→ **Work instruction**:
Below are the entries; return every line among them that holds the word "Privatisation".

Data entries
════════════════════

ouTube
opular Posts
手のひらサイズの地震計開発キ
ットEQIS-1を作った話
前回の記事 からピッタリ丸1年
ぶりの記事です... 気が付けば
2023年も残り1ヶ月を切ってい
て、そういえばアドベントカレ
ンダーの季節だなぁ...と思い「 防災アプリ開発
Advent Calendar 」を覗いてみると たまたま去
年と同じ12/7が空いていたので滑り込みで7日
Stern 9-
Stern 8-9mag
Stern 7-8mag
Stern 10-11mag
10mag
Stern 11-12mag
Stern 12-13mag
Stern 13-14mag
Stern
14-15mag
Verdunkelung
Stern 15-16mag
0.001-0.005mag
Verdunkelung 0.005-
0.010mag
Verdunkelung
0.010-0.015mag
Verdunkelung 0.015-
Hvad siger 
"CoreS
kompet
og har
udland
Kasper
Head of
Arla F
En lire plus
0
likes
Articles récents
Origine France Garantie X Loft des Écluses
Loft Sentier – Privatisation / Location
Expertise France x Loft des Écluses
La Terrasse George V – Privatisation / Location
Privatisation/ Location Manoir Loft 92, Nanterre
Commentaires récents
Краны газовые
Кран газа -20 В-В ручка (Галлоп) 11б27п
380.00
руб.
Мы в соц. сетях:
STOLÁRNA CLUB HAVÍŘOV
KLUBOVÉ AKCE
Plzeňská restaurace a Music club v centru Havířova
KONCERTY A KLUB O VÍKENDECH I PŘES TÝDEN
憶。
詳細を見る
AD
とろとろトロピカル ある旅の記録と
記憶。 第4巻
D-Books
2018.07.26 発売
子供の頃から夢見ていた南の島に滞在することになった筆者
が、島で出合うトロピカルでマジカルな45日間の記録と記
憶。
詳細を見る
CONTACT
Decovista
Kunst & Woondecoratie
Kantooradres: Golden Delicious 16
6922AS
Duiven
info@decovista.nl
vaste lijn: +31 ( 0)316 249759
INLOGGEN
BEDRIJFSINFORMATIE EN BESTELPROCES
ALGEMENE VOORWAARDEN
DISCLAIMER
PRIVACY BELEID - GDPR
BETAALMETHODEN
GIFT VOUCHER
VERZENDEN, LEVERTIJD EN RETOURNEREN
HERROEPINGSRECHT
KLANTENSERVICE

════════════════════

→ **Solution to the exercise**:
Loft Sentier – Privatisation / Location
La Terrasse George V – Privatisation / Location
Privatisation/ Location Manoir Loft 92, Nanterre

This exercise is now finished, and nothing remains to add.